The Cetacean Research Unit was first set-up in 1997 during a former mark-recapture study of the bottlenose dolphins in Spey Bay – a large, shallow bay adjacent to the proposed Special Area of Conservation in the outer southern Moray Firth. As word spread and the reputation of the early project work grew, more and more people became involved in the research proper and subsequently the need to formally constitute the organisation was realised.

Initially set-up as an unincorporated voluntary group, the small team of marine researchers and environmentalists soon recognised the need to expand their studies to a wider geographical area in order to better understand the movements and habitat use of the transient dolphin community being studied.
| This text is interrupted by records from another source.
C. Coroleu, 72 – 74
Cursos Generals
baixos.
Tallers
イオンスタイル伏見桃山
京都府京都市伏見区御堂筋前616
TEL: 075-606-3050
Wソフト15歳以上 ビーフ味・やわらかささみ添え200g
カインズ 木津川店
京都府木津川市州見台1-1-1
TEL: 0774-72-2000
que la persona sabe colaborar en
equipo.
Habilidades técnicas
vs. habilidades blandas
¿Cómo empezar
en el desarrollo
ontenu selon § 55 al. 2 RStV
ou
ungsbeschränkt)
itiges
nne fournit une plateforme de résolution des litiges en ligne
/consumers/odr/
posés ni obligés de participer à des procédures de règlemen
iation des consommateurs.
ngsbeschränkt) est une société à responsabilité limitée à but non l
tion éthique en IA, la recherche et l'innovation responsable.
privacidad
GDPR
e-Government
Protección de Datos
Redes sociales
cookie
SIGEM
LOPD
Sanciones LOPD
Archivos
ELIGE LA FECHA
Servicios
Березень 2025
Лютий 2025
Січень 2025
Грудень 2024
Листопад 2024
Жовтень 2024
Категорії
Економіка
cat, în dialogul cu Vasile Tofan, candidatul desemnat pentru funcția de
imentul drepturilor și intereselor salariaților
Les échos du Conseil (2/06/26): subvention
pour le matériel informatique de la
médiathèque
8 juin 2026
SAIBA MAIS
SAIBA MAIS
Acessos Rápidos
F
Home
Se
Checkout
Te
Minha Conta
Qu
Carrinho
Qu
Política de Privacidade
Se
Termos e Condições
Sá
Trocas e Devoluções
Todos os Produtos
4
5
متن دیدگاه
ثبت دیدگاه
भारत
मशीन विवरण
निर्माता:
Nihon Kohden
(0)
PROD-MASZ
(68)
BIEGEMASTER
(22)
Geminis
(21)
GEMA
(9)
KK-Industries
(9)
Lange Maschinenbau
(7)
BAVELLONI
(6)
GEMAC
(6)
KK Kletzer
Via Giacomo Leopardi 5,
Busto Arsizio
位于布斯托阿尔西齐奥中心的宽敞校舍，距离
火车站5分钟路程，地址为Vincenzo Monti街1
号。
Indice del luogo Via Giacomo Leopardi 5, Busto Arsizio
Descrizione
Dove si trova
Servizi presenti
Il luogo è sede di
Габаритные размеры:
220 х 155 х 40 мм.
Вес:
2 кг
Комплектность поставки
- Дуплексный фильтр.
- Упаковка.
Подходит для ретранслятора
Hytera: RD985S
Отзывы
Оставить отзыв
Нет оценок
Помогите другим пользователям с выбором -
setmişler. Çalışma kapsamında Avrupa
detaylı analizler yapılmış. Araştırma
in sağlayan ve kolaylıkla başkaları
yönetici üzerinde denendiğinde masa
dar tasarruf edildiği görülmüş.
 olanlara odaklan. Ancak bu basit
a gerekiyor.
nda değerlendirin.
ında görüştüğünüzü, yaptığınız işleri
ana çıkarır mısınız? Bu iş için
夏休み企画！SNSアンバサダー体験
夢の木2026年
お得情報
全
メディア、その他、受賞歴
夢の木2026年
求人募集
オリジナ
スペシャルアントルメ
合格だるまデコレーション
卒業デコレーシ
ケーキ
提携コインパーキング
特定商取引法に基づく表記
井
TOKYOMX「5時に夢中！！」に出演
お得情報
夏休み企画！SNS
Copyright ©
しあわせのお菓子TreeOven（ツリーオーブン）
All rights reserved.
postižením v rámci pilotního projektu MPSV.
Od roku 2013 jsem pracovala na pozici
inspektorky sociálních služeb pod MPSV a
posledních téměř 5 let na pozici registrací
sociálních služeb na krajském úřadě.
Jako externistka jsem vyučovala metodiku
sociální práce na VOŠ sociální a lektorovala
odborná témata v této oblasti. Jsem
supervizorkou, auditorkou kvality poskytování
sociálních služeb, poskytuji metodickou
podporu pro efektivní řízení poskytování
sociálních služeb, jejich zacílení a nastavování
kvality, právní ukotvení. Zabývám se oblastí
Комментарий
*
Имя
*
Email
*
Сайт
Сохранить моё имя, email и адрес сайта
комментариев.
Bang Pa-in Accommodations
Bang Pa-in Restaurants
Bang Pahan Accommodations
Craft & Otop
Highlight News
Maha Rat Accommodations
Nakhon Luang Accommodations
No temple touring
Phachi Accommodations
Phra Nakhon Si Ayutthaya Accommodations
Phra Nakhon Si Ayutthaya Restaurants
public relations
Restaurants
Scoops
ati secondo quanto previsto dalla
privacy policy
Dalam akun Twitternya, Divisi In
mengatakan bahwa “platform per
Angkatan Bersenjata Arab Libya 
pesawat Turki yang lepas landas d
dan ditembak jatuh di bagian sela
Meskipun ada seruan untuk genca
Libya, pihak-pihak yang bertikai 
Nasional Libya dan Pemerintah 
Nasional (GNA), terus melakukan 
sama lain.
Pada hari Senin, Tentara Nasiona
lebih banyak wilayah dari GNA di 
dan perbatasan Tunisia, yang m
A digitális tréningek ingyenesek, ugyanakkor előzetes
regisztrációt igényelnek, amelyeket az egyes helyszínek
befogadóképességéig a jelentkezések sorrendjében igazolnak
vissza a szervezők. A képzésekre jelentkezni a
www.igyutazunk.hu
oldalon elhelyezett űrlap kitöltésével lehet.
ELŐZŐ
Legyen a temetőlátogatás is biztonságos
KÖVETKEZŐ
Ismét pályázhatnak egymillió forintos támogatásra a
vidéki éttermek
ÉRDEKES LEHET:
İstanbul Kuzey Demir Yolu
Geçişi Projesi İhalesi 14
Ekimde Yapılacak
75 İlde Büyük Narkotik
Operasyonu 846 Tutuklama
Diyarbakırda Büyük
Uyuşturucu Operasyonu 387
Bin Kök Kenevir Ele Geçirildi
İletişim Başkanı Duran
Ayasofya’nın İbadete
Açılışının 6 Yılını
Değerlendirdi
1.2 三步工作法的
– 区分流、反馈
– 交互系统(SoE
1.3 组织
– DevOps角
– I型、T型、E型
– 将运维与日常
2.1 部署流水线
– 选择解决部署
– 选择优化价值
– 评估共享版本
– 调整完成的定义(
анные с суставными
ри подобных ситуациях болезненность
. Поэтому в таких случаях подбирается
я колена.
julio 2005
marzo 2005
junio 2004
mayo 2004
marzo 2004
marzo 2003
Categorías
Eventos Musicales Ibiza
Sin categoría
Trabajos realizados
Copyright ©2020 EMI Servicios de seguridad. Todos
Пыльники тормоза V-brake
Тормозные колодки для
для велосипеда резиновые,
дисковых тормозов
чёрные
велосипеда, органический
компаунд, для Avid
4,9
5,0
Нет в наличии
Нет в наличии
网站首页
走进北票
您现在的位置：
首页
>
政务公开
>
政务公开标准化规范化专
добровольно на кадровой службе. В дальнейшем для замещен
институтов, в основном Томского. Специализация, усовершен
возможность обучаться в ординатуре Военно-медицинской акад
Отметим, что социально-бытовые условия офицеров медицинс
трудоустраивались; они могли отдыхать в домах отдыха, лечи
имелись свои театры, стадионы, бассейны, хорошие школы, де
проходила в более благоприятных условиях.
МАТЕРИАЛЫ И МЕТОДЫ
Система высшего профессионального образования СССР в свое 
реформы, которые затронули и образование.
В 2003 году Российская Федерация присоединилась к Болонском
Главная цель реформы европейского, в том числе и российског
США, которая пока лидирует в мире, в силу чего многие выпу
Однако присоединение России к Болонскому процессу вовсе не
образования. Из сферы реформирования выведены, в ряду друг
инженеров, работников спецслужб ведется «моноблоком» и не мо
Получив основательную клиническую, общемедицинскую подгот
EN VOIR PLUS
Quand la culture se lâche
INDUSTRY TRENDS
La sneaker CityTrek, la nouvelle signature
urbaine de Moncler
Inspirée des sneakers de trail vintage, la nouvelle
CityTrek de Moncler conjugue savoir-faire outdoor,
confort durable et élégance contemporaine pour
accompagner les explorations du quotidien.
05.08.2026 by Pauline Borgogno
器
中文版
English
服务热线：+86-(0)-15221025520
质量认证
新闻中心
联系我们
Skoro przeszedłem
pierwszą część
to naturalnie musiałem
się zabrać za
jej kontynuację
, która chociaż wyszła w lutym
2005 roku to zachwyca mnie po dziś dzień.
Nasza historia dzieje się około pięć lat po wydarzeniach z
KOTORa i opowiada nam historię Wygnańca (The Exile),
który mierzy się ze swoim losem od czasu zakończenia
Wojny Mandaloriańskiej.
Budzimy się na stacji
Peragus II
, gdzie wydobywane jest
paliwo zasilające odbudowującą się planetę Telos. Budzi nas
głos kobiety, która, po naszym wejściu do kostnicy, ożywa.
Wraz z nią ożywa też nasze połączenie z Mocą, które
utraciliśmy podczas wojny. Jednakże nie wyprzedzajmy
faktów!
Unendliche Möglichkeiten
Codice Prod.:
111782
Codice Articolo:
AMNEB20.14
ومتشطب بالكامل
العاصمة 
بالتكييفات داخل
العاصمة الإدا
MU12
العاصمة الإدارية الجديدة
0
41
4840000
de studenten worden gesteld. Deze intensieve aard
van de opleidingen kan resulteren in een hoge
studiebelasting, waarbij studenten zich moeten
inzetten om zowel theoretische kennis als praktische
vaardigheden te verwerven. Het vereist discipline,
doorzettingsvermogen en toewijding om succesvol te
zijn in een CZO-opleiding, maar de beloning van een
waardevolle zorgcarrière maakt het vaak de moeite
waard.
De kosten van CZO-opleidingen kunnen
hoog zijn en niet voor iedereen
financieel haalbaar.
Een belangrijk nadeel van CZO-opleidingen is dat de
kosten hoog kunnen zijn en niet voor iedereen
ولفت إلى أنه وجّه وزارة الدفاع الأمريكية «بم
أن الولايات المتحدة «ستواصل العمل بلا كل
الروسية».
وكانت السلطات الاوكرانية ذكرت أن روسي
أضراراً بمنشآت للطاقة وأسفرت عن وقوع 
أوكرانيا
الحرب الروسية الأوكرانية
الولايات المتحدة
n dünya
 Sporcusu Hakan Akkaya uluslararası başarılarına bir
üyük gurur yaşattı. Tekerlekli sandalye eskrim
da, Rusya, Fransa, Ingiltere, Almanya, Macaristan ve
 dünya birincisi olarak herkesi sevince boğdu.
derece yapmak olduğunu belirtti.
This was largely achieved through platforms of opportunity (sailing, fishing boats and whale watching vessels). Then in 2000, two 8 metre ex-life rafts were donated to the organisation for their studies.

At this time, the team had also been responding to a number of call-outs to stranded cetaceans along the north east coastline. But in 1999, a call was received to a live-stranded porpoise, which subsequently identified the need for a regional strandings / veterinary division to address such situations in the future. The name of the organisation subsequently became the Cetacean Research (& Rescue) Unit (CRRU).

The CRRU team relocated to the picturesque heritage fishing village of Gardenstown in early 2000 where new office and accommodation facilities were installed. The liferafts were sold to provide funds for the groups first Rigid Inflatable Boat, Orca II, and a grassroots award from Transco subsequently equipped the team with its first 4 x 4 vehicle / wildlife rescue ambulance.

The first university dissertations were provided for students in 2001, and these were largely supported with funding from the summer research training programme in association with Ecovolunteer and Ecocorps Scotland. During the following 5 years, the CRRU provided student placements, volunteer and field training opportunities for in excess of 200 folk. In addition, the CRRU was instrumental in setting up a national strandings network for Scotland with British Divers Marine Life Rescue. From 2002 to 2006, over 500 volunteers were trained in marine mammal rescue treatments and procedures.

In 2004, the CRRU became formally recognised as a Scottish Charity, and in 2006 major funding was received in support of the charities ongoing research programme. The CRRU currently provides placements for up to 60 international volunteers and students a year, and boasts an impressive publication list and educational outreach programme.

The field base in Gardenstown operates from May to October each year. A sister field project is currently in development in southwest Thailand in Trang which will run from November to April. A pilot project was carried out in April 2010 with support from the Phuket Marine Biological Centre and Chulalongkorn University, Bangkok.